Face aux ravages de la COVID-19 au Brésil, Bolsonaro se dit «coupable de rien»

Le rapport final du comité sénatorial, présenté mercredi, désigne pourtant le président d’extrême droite comme ayant été «le principal responsable des erreurs du gouvernement pendant la pandémie».
Photo: Evaristo Sa Agence France-Presse Le rapport final du comité sénatorial, présenté mercredi, désigne pourtant le président d’extrême droite comme ayant été «le principal responsable des erreurs du gouvernement pendant la pandémie».

Accusé d’avoir « délibérément exposé » les Brésiliens à une « contamination de masse » par la COVID-19 par une commission d’enquête du Sénat, qui a demandé mercredi son inculpation pour dix crimes, le président Jair Bolsonaro s’est dit « coupable d’absolument rien ».

« Nous savons que nous avons fait ce qu’il fallait dès le début », a-t-il insisté lors d’une cérémonie officielle dans l’État du Ceara, dans le nord-est du pays.

Le rapport final du comité sénatorial, présenté mercredi, désigne pourtant le président d’extrême droite comme ayant été « le principal responsable des erreurs du gouvernement pendant la pandémie », qui a fait plus de 600 000 morts au Brésil.

Outre le « crime contre l’humanité », qui pourra être jugé à la Cour pénale internationale de La Haye, le rapporteur Renan Calheiros a retenu neuf chefs d’accusation, allant du « charlatanisme » à l’« incitation au crime », en passant par les « infractions aux mesures sanitaires » et la « prévarication ». « Le président a commis de nombreux crimes, et il va payer », a déclaré le président du comité, Omar Aziz, à l’ouverture de la session de mercredi.

Portée symbolique et impact politique

Ces accusations gravissimes devraient néanmoins avoir une portée surtout symbolique pour l’heure, Jair Bolsonaro bénéficiant d’un soutien au Parlement à même de lui éviter l’ouverture d’une procédure de destitution.

Le procureur général, Augusto Aras, un de ses alliés, peut aussi faire barrage à toute inculpation.

L’impact politique pourrait toutefois s’avérer désastreux pour cet ancien capitaine de l’armée, dont la popularité est déjà au plus bas.

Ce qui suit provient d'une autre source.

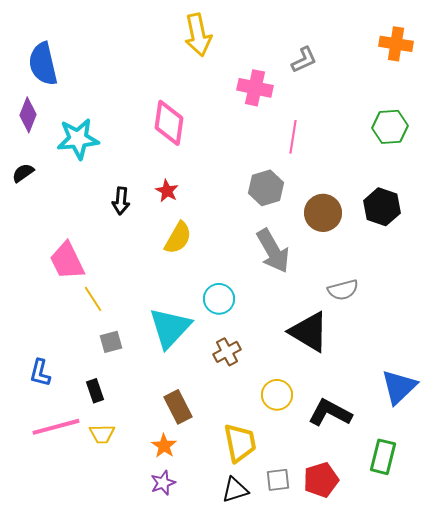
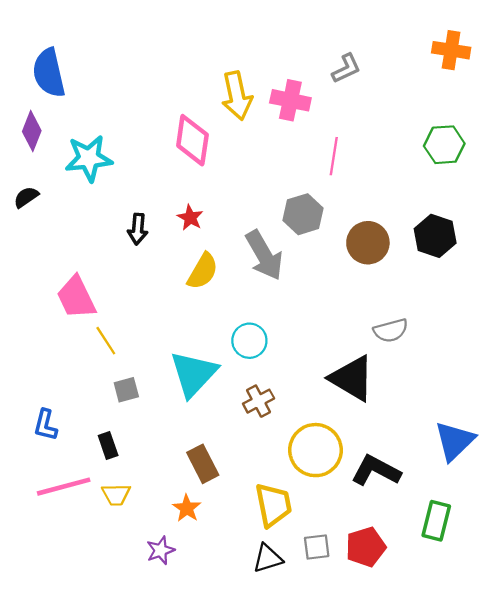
yellow arrow: (198, 35) -> (237, 96), moved
gray arrow: (273, 251) -> (264, 255), moved
yellow circle: (277, 395) -> (315, 450), size x1.5
purple star: (163, 483) -> (161, 550), moved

Il est à cet égard loin d’être assuré d’être réélu dans un an, tant il est largement distancé dans les sondages par l’ex-président de gauche Luiz Inácio Lula da Silva.

Pour les sénateurs, les crimes cités dans le rapport sont « intentionnels », le gouvernement Bolsonaro ayant délibérément décidé de ne pas prendre les mesures nécessaires pour contenir la circulation du virus, espérant que la population atteigne « l’immunité collective », une stratégie « à haut risque ».

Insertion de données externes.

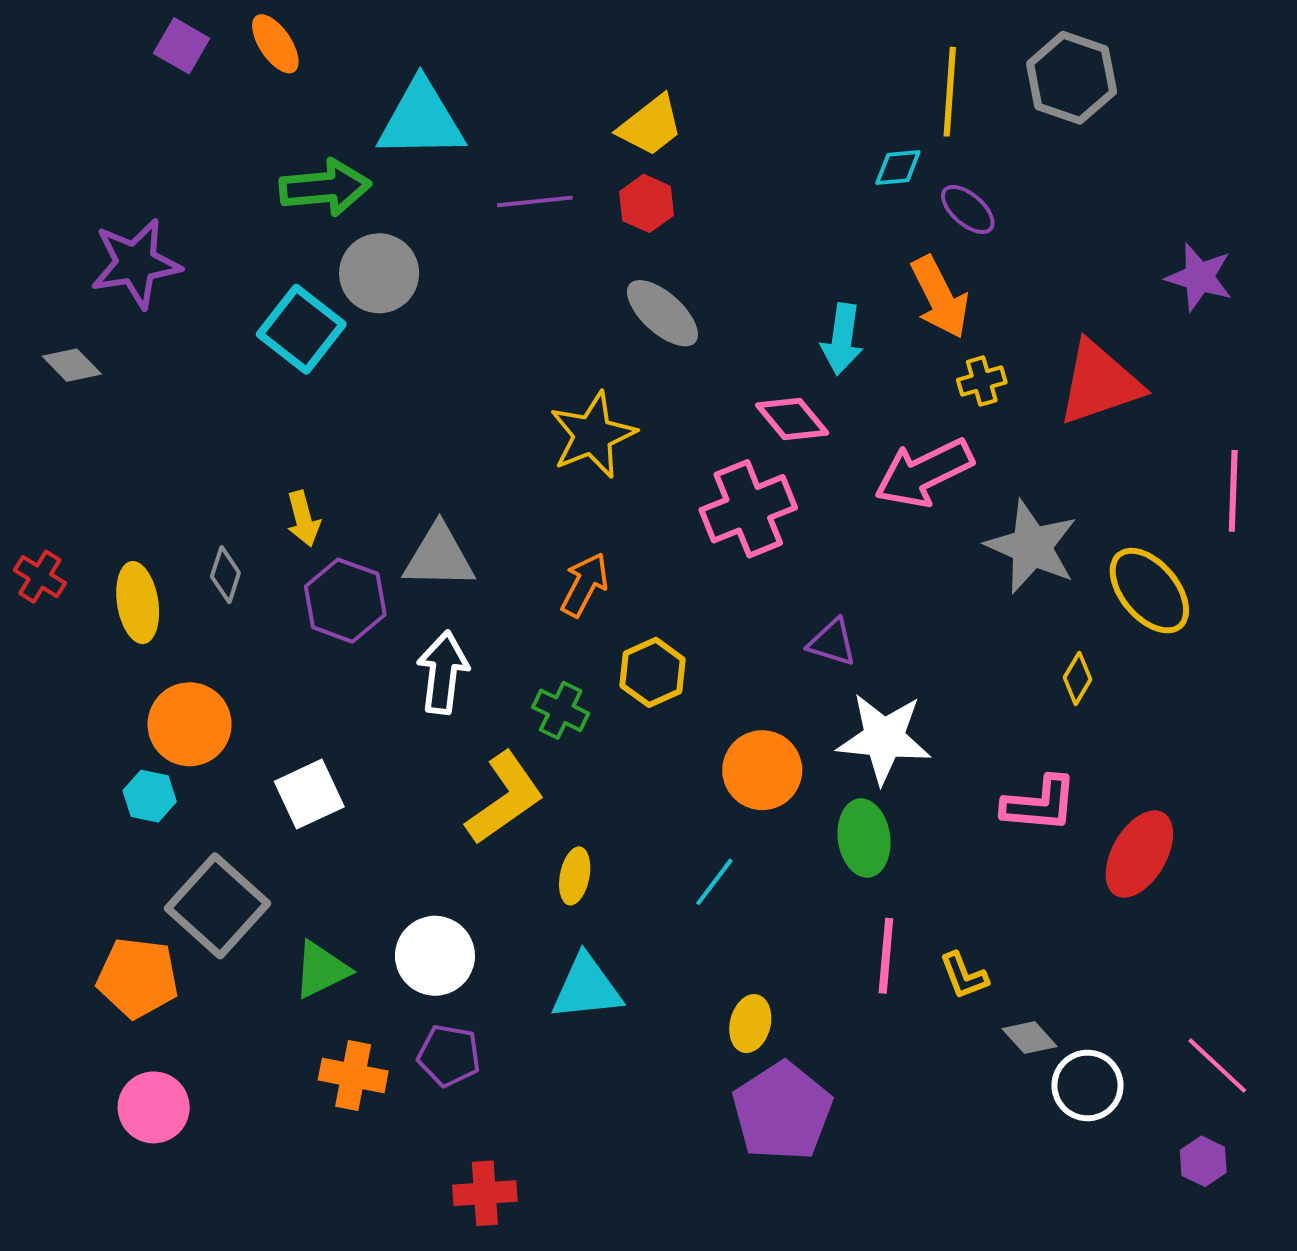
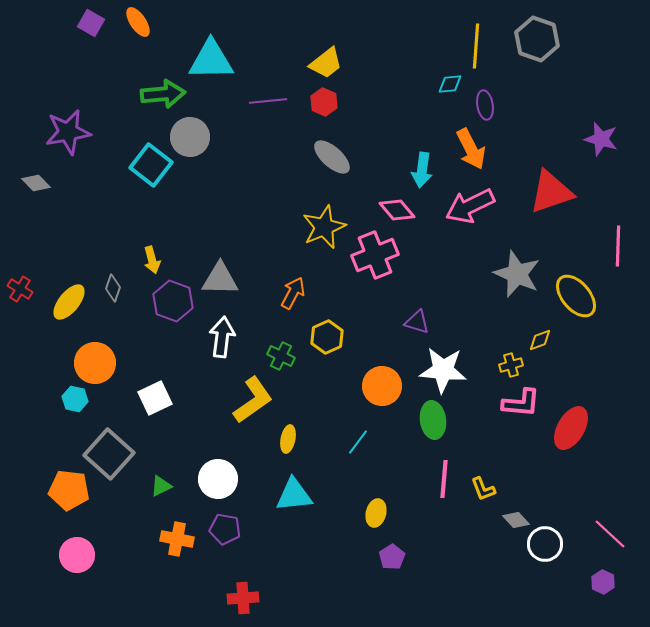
purple ellipse: (968, 209) -> (485, 105), turned 40
yellow cross: (982, 381) -> (511, 365), moved
yellow star: (593, 435) -> (324, 227), moved
pink arrow: (924, 473) -> (470, 206), moved
yellow ellipse: (138, 603) -> (69, 302), turned 48
yellow diamond: (1078, 678) -> (540, 340), turned 40
green triangle: (321, 970) -> (161, 486), size x0.7
purple pentagon: (782, 1111) -> (392, 557), size x0.5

« À l’issue de six mois de travaux intenses, cette Commission parlementaire a recueilli des preuves qui montrent que le gouvernement fédéral […] a agi avec lenteur dans le combat contre la pandémie causée par le coronavirus, exposant délibérément la population à un risque réel d’infection de masse », résume ce rapport accablant de près de 1200 pages lu dans une version abrégée par Renan Calheiros.

Un « instrument de vengeance », dénonce la famille Bolsonaro

Le comité du Sénat a notamment dénoncé le « retard délibéré » dans l’acquisition de vaccins, le gouvernement Bolsonaro ayant préféré promouvoir des « traitements précoces » inefficaces comme l’hydroxychloroquine contre le virus, avec des « conséquences tragiques » pour la population.

La commission a également demandé l’inculpation de quatre ministres et de deux ex-ministres. Trois fils du président ont aussi été ciblés pour « incitation au crime » par la diffusion de fausses informations. « Ce rapport est un instrument de vengeance contre Bolsonaro et sa famille, c’est évident que ni mes frères ni moi — et encore moins le président — n’avons commis le moindre crime », a déclaré le sénateur Flavio Bolsonaro, l’aîné de la fratrie, peu avant la présentation du texte.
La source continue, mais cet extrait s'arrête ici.